Exercise description ::
The required output is the exact run of lines below that opens at the line with "Learn About Core Facility Assistantships" and closes at the line with "facilities should be acknowledged in".

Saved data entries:
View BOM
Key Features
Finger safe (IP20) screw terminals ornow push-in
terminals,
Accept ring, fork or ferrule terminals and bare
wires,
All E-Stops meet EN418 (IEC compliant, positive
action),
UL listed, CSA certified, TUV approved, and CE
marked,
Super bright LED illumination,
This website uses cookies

* * *

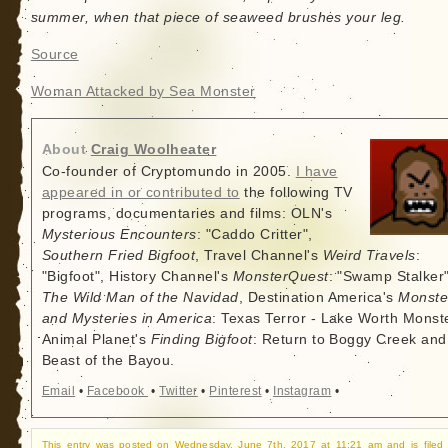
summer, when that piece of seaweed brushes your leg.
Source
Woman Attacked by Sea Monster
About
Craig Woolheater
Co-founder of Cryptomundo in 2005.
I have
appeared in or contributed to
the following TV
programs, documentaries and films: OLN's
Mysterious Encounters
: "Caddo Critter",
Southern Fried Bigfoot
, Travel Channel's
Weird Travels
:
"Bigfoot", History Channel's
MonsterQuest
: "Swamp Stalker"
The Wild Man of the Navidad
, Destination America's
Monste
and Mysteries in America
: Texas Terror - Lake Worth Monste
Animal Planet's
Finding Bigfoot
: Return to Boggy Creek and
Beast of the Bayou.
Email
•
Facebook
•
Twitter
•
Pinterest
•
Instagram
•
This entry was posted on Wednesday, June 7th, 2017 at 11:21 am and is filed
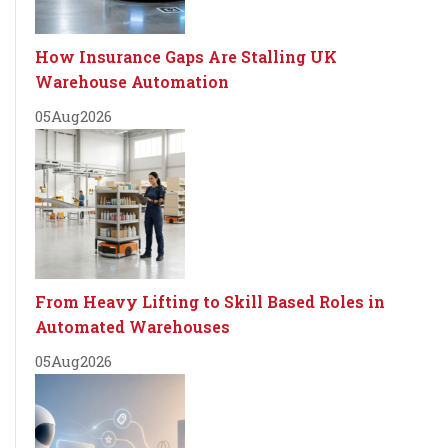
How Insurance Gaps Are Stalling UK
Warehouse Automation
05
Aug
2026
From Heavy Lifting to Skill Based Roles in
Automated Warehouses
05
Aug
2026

...

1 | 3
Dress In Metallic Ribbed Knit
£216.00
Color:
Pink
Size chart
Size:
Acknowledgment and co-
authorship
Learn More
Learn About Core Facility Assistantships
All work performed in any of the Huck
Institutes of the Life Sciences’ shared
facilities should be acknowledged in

Response below ::
Learn About Core Facility Assistantships
All work performed in any of the Huck
Institutes of the Life Sciences’ shared
facilities should be acknowledged in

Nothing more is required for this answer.